Rissa had never met such a stunning man. Not in any court, not in any dream. He was a god among fairies, perfect beyond imagining. She couldn’t even bear to look at him, certain he could read her fascination on her flushing skin.
It was only fitting that a man as gorgeous as he would be a prince—theunseelie prince, likely to inherit the throne after his grandmother and father had their turn.

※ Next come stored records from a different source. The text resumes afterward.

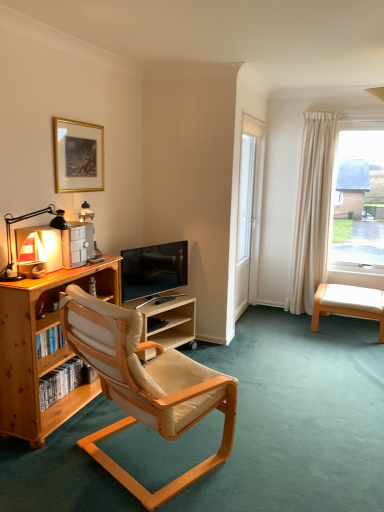 Question: From a real-world perspective, is wooden bookcase at left physically located above or below white glass screen door at center?

Choices:
 (A) above
 (B) below

Answer: (B)

Question: In terms of width, does wooden bookcase at left look wider or thinner when compared to white glass screen door at center?

Choices:
 (A) thin
 (B) wide

Answer: (B)

Question: Considering the real-world distances, which object is closest to the wooden bookcase at left?

Choices:
 (A) matte black desk lamp at left
 (B) beige leather swivel chair at lower right
 (C) white glass screen door at center
 (D) gold metallic picture frame at upper left
 (E) light wood/woodenobject at center

Answer: (A)

Question: Considering the real-world distances, which object is farthest from the matte black desk lamp at left?

Choices:
 (A) beige leather chair at center
 (B) beige leather swivel chair at lower right
 (C) matte black tv at center
 (D) white glass screen door at center
 (E) light wood/woodenobject at center

Answer: (B) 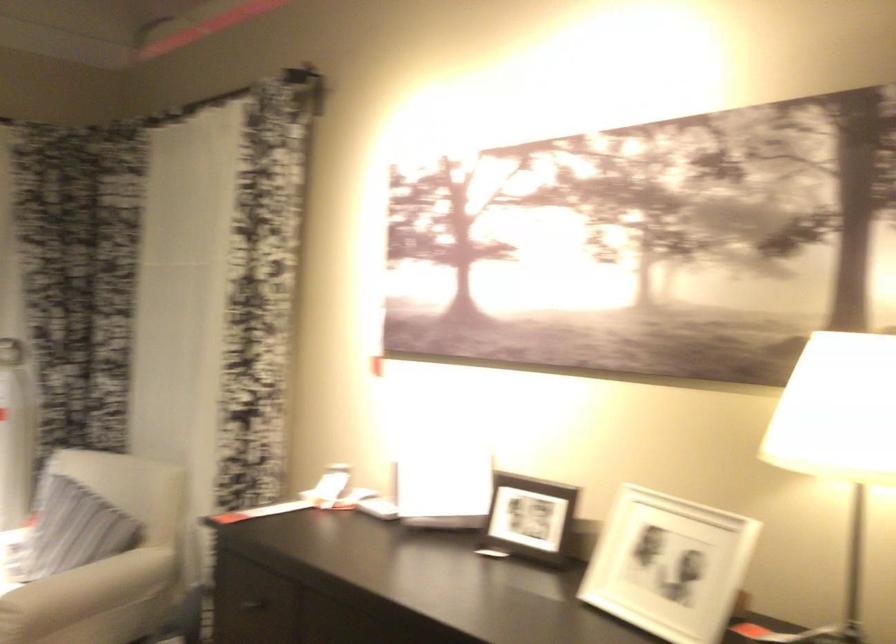 In order to click on white picture frame in this screenshot , I will do `click(668, 565)`. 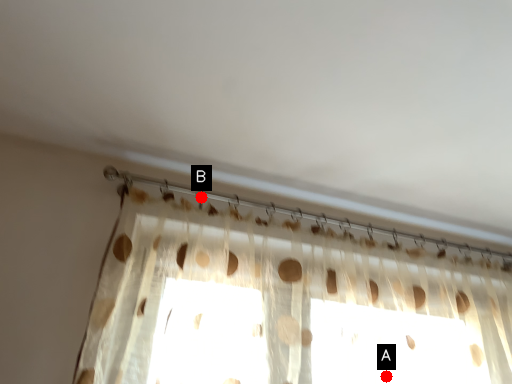 Question: Two points are circled on the image, labeled by A and B beside each circle. Among these points, which one is nearest to the camera?

Choices:
 (A) A is closer
 (B) B is closer

Answer: (A) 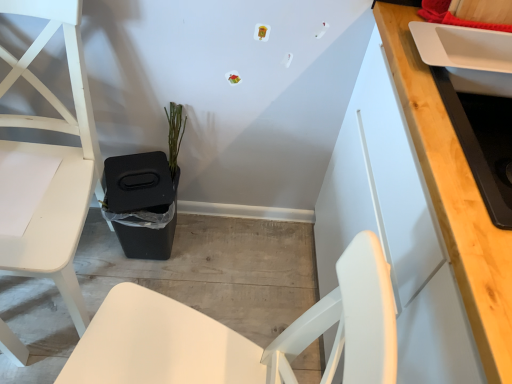 Question: In terms of size, does white matte chair at left appear bigger or smaller than white glossy sink at upper right?

Choices:
 (A) small
 (B) big

Answer: (B)

Question: Do you think white matte chair at left is within white glossy sink at upper right, or outside of it?

Choices:
 (A) inside
 (B) outside

Answer: (B)

Question: Which of these objects is positioned farthest from the white matte chair at left?

Choices:
 (A) white glossy sink at upper right
 (B) green matte plant at center

Answer: (A)

Question: Which object is the closest to the white glossy sink at upper right?

Choices:
 (A) green matte plant at center
 (B) white matte chair at left

Answer: (A) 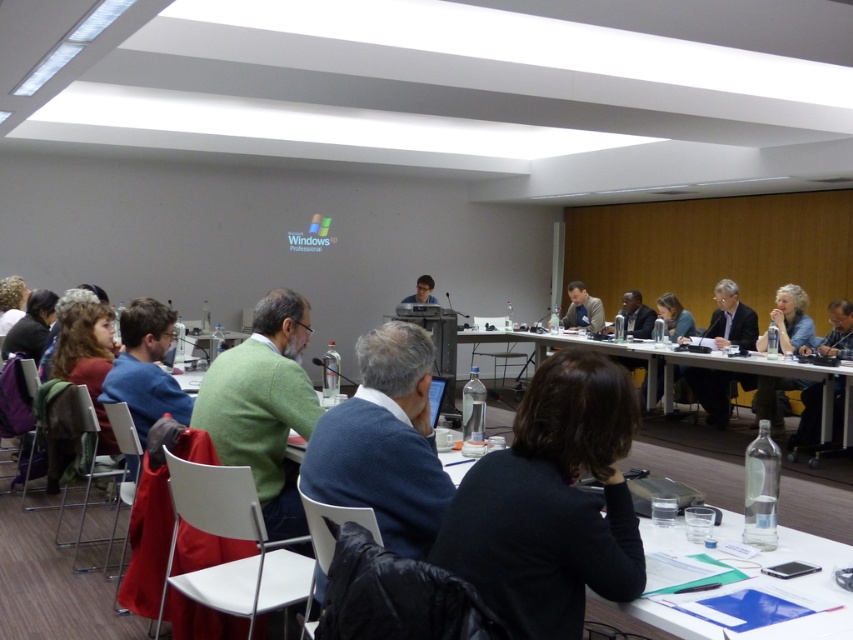 Question: Which object is the closest to the dark suit at right?

Choices:
 (A) black fabric jacket at center
 (B) light brown leather jacket at center

Answer: (B)

Question: Which is farther from the matte black laptop at center?

Choices:
 (A) blue sweater at center
 (B) dark suit at right
 (C) green sweater at center

Answer: (A)

Question: Can you confirm if blue denim shirt at lower right is thinner than matte gray jacket at center?

Choices:
 (A) no
 (B) yes

Answer: (A)

Question: Is blue sweater at center positioned behind blue denim shirt at lower right?

Choices:
 (A) yes
 (B) no

Answer: (B)

Question: Is the position of dark suit at right less distant than that of light brown leather jacket at center?

Choices:
 (A) yes
 (B) no

Answer: (A)

Question: Which point is closer to the camera?

Choices:
 (A) (596, 308)
 (B) (801, 298)
 (C) (519, 454)

Answer: (C) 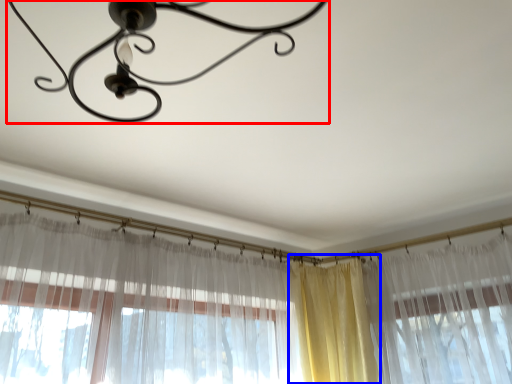 Question: Among these objects, which one is nearest to the camera, lamp (highlighted by a red box) or curtain (highlighted by a blue box)?

Choices:
 (A) lamp
 (B) curtain

Answer: (A) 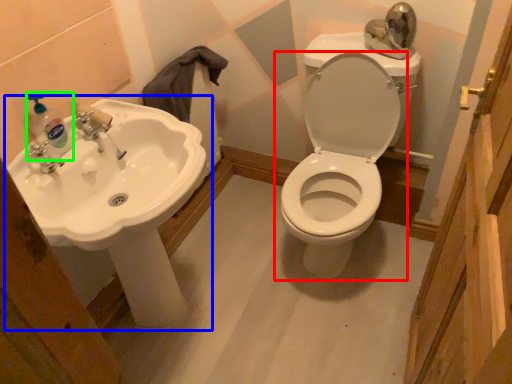 Question: Which is nearer to the toilet (highlighted by a red box)? sink (highlighted by a blue box) or soap dispenser (highlighted by a green box).

Choices:
 (A) sink
 (B) soap dispenser

Answer: (A) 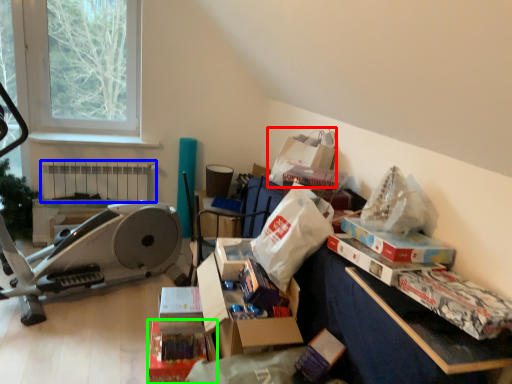 Question: Which object is positioned closest to paper bag (highlighted by a red box)? Select from radiator (highlighted by a blue box) and storage box (highlighted by a green box).

Choices:
 (A) radiator
 (B) storage box

Answer: (B) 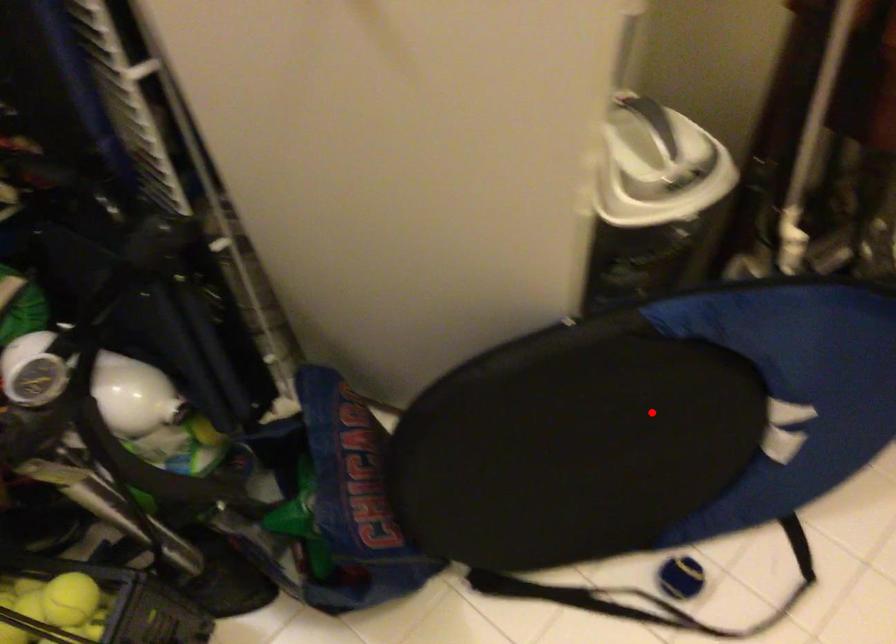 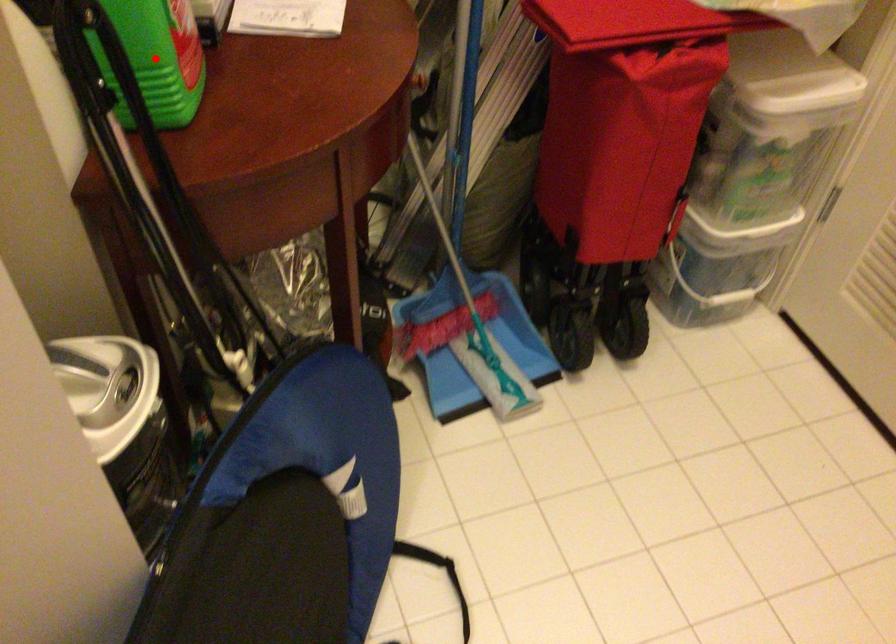 In the scene shown: I am providing you with two images of the same scene from different viewpoints. A red point is marked on the first image and another point is marked on the second image. Are the points marked in image1 and image2 representing the same 3D position?

No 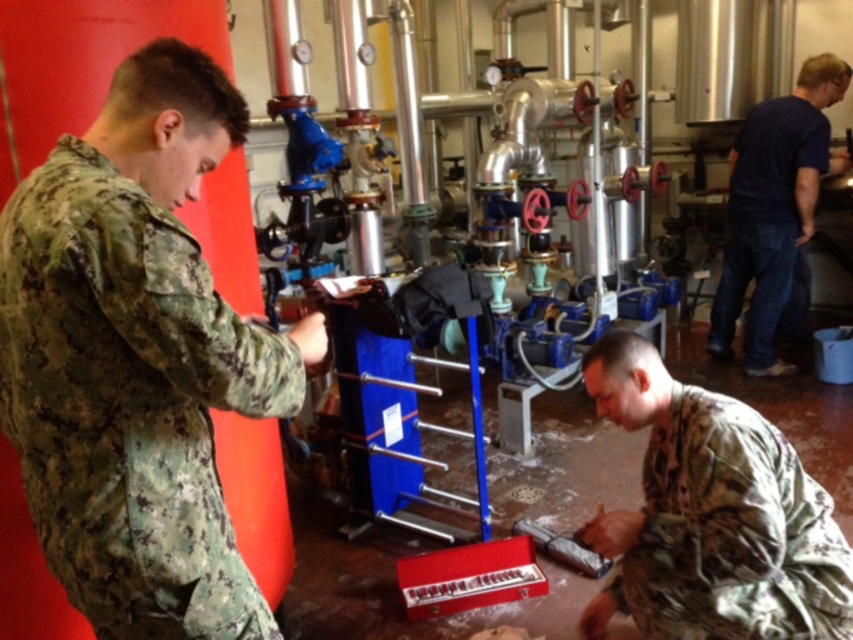 You are an inspector in the workshop. You need to locate the camouflage fabric uniform at left. Where exactly is it located in the workshop?

The camouflage fabric uniform at left is located at point [137,358] in the workshop.

You are a safety inspector in this workshop. You need to ensure that all workers are wearing proper attire. You notice two workers near the machinery. One is wearing a camouflage fabric uniform at lower right and the other has a dark blue shirt at right. Which worker is wearing clothing that might not meet the safety standards due to size being too small?

The camouflage fabric uniform at lower right has a smaller size compared to the dark blue shirt at right, so the worker in the camouflage fabric uniform at lower right might not meet the safety standards due to the size being too small. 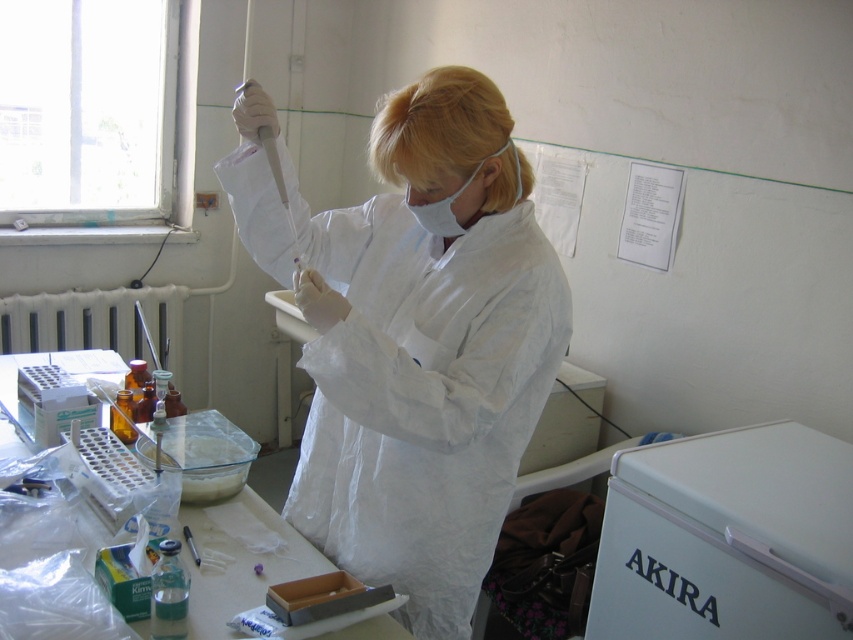 Question: Considering the relative positions of white plastic refrigerator at lower right and white plastic radiator at left in the image provided, where is white plastic refrigerator at lower right located with respect to white plastic radiator at left?

Choices:
 (A) left
 (B) right

Answer: (B)

Question: Which point is farther to the camera?

Choices:
 (A) (16, 438)
 (B) (780, 432)

Answer: (B)

Question: Is white paper lab coat at center closer to the viewer compared to clear plastic tray at center?

Choices:
 (A) no
 (B) yes

Answer: (B)

Question: Among these points, which one is nearest to the camera?

Choices:
 (A) (479, 536)
 (B) (27, 320)
 (C) (837, 627)
 (D) (10, 403)

Answer: (C)

Question: Is white paper lab coat at center closer to camera compared to white plastic radiator at left?

Choices:
 (A) no
 (B) yes

Answer: (B)

Question: Among these objects, which one is nearest to the camera?

Choices:
 (A) white plastic radiator at left
 (B) white plastic refrigerator at lower right

Answer: (B) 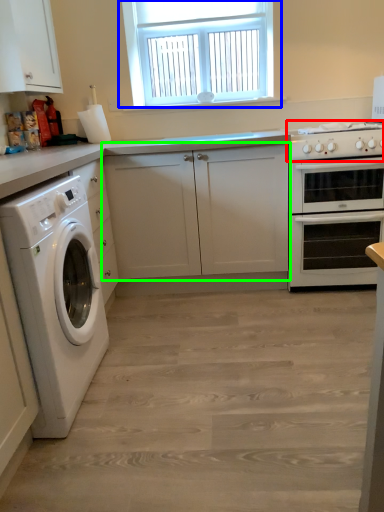 Question: Based on their relative distances, which object is farther from gas stove (highlighted by a red box)? Choose from window (highlighted by a blue box) and cabinetry (highlighted by a green box).

Choices:
 (A) window
 (B) cabinetry

Answer: (A) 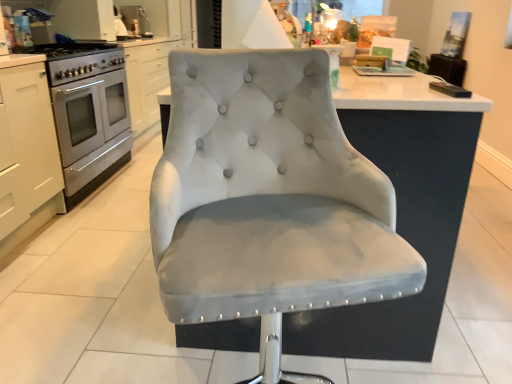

Rissa didn’t turn to face him. “That’s actually just basic energy exchange. Most folk could do it.”
Theycould, but it wasn’t in the court fae’s nature to give something without expecting anything in return.
“Many a great folk wouldn’t have enough strength to share that much energy without keeling over,” the prince pointed out.
She couldn’t help it; her chest puffed with pride. She didn’t hear praises often, and while she’d hate to admit it, she craved them, feeding on sweet nothings like a bee on a flower. Her few compliments came from her father, and they didn’t count at all.
“Or enough youth, perhaps. In time, you’ll learn to never give without cause.”
She should have seen a jab coming. Finally, she spun on her heels, meeting his gaze head on.
She hadn’t imagined the brightness of his purple eyes. Or his sharp bone structure. The defined jaw. She hadn’t imagined anything.
Rydekar Bane wasn’t like the boys she was expected to dance with at revelries—the boys who only asked her because protocol dictated they must, and rushed to pinch her feathers when her father couldn’t see it. He wasn’t like any boy at all. All man, too manly for any fae, he felt like a dangerous creature to stand too near to.
Rissa found that she didn’t mind a little danger after all.
“What makes you think I don’t have a pertinent reason to heal the tree?” She didn’t. He couldn’t know that, right?
Smirking with a mixture of amusement and contempt, Rydekar looked around. “Where’s the reward of your labor?”
“Right here,” she shot back. “You’re paying attention to me, a lowly fairy child. I’d wager that doesn’t happen every day.”
Rydekar laughed with unreserved exuberance, like someone who wasn’t used to it. “Not every day,” he conceded. “How old are you, then, fairy child?”
She sighed. “Fifteen.” Too old to be a child, too young for everything else. The high folk with a dose of original fairy blood could live hundreds, if not thousands of years. Rissa, granddaughter of Mab, might live forever if no one stabbed her in her back some day. “How about you?”
“Over ten times that.” Rydekar grimaced. Strange. Once they were past their twenty-first year, the official majority, the folk rarely seemed to care about age. The first hundredth year was considered a rite of passage, but after that, why would age matter? They ceased to grow older as soon as their body was at its strongest form. “Two hundred and fifteen next summer.”